Care, then, that the fight against homogenisation does not slide into an even more pronounced homogenisation. I am for a natural wine that respects the characteristics of variety and terroir without compromise, but with an excellent bouquet and an extraordinary taste — resulting from the expressive freedoms that take us outside the classical canons of clarity and colour.
Science and legends
Should a vineyard be irrigated? Should olive trees be pruned every year? Should white wine be drunk young? Does barrel ageing in oak mask varietal character in a red? Is a surface film on wine always negative? Is a sulphurous smell a fault? Should corked bottles be stored horizontally?
Science, technology and culture in the agricultural and wine world are now so extensive that in reading and discussing them with various actors, one easily finds contradictory answers to the same questions — and often none of those answers is wrong. The truth is that every variety, vintage, growing area and cellar has its own potential, to be identified and exploited for what it is. That is the only way to achieve excellent production. Never the same answer for two different vineyards.
How I work with a winery
I work primarily with estates in the Salerno area and Campania: vineyards in the DOC appellations Cilento, Castel San Lorenzo, Costa d’Amalfi and the IGT Paestum, with indigenous varieties such as Aglianico, Fiano, Greco, Falanghina, Sciascinoso and Coda di Volpe. I also take on projects outside the region when the context merits it.

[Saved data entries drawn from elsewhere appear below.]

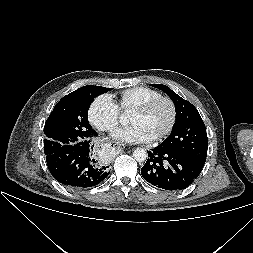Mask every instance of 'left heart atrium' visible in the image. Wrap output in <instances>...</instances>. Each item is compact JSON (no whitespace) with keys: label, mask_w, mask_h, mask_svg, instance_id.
<instances>
[{"label":"left heart atrium","mask_w":253,"mask_h":253,"mask_svg":"<svg viewBox=\"0 0 253 253\" xmlns=\"http://www.w3.org/2000/svg\"><path fill=\"white\" fill-rule=\"evenodd\" d=\"M114 137L125 143H144L153 140L152 135L139 124H132L118 130Z\"/></svg>","instance_id":"obj_1"}]
</instances>
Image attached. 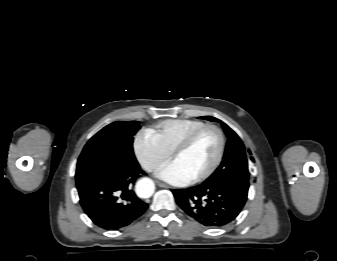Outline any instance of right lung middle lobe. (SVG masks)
<instances>
[{"instance_id": "obj_1", "label": "right lung middle lobe", "mask_w": 337, "mask_h": 261, "mask_svg": "<svg viewBox=\"0 0 337 261\" xmlns=\"http://www.w3.org/2000/svg\"><path fill=\"white\" fill-rule=\"evenodd\" d=\"M139 129L137 121H118L101 129L79 156L76 179L111 162L138 164L133 152V137Z\"/></svg>"}]
</instances>
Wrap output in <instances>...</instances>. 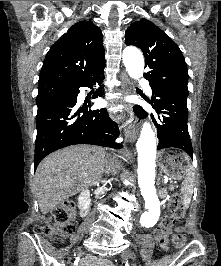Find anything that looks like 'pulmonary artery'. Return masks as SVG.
Returning <instances> with one entry per match:
<instances>
[{"label":"pulmonary artery","instance_id":"e3ab8cb5","mask_svg":"<svg viewBox=\"0 0 221 266\" xmlns=\"http://www.w3.org/2000/svg\"><path fill=\"white\" fill-rule=\"evenodd\" d=\"M145 88H146L147 92H148L149 94H151V88H150L148 85H146Z\"/></svg>","mask_w":221,"mask_h":266}]
</instances>
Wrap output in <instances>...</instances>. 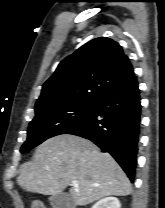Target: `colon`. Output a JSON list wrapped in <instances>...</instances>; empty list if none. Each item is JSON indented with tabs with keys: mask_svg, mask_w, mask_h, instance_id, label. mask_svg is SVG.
I'll use <instances>...</instances> for the list:
<instances>
[{
	"mask_svg": "<svg viewBox=\"0 0 165 208\" xmlns=\"http://www.w3.org/2000/svg\"><path fill=\"white\" fill-rule=\"evenodd\" d=\"M30 208H46V206L39 200H33Z\"/></svg>",
	"mask_w": 165,
	"mask_h": 208,
	"instance_id": "colon-1",
	"label": "colon"
}]
</instances>
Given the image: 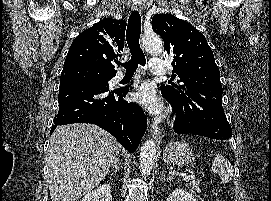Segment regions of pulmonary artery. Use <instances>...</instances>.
<instances>
[{"label":"pulmonary artery","mask_w":271,"mask_h":201,"mask_svg":"<svg viewBox=\"0 0 271 201\" xmlns=\"http://www.w3.org/2000/svg\"><path fill=\"white\" fill-rule=\"evenodd\" d=\"M150 72L154 75H165L166 74V63L161 58L153 57L150 61ZM122 79V75L118 74L115 77V81H120Z\"/></svg>","instance_id":"obj_1"}]
</instances>
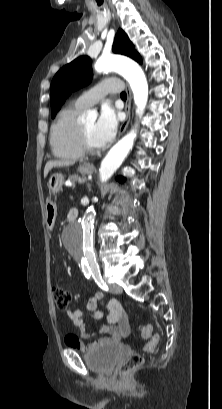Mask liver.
<instances>
[{
    "instance_id": "obj_1",
    "label": "liver",
    "mask_w": 222,
    "mask_h": 409,
    "mask_svg": "<svg viewBox=\"0 0 222 409\" xmlns=\"http://www.w3.org/2000/svg\"><path fill=\"white\" fill-rule=\"evenodd\" d=\"M74 162L73 161H68V160H51L48 161L45 165L44 168V177H46L49 173V171L53 168V167H62V166H70L73 165Z\"/></svg>"
}]
</instances>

A typical consultancy operates on two levels: vineyard and cellar. In the vineyard I handle replanting choices, spacing and training form, the annual calendar of cultural operations, crop protection management, phenological monitoring, and harvest decisions. In the cellar, I manage the technical direction of the vinification process, the choice of vessels (steel, wood, terracotta), ageing operations, and optional support for certification.
My direct experience as both agronomist and winemaker — as technical director and cellar hand in Italy (Tenuta Fontana, Sannio and Aversano area), in Albania (Shkodër, Kallmet variety) and in Cape Verde (Fogo, volcano wine on Spanish and Portuguese varieties at 1,700 metres above sea level) — allows me to read different contexts without imposing the template of what I have seen before.
Frequently asked questions
Where do you operate?
Primarily in the Salerno area and Campania: DOC Cilento, Castel San Lorenzo, Costa d’Amalfi, IGT Paestum and IGT Campania. I also have direct experience outside the region and abroad — Albania (Shkodër, Kallmet variety) and Cape Verde (Fogo, 1,700 m). For assignments outside Campania, contact me by email.
Do you cover the vineyard only, or the cellar too?
Both: vineyard (replanting, training form, cultural calendar, crop protection, harvest decisions) and cellar (vinification direction, choice of vessels, ageing, optional certification support).
Do you advise on natural wine?
Yes. I am for a natural wine that respects variety and terroir without compromise — but without mistaking winemaking faults (excessively high volatile acidity, advanced reduction, casse) for “style.”
Do you work with new plantings and replantings?
Yes: variety selection, rootstock, spacing, training form, soil management system — decided for the actual vineyard, not from a standard protocol.
How much does agronomy actually matter for the final wine?
A great deal. With the same variety and terroir, leaf removal, thinning, soil management and irrigation influence acidity, sugars, polyphenols and ripening window. “Wine is made in the vineyard” is true — just less romantic than the way it is usually told.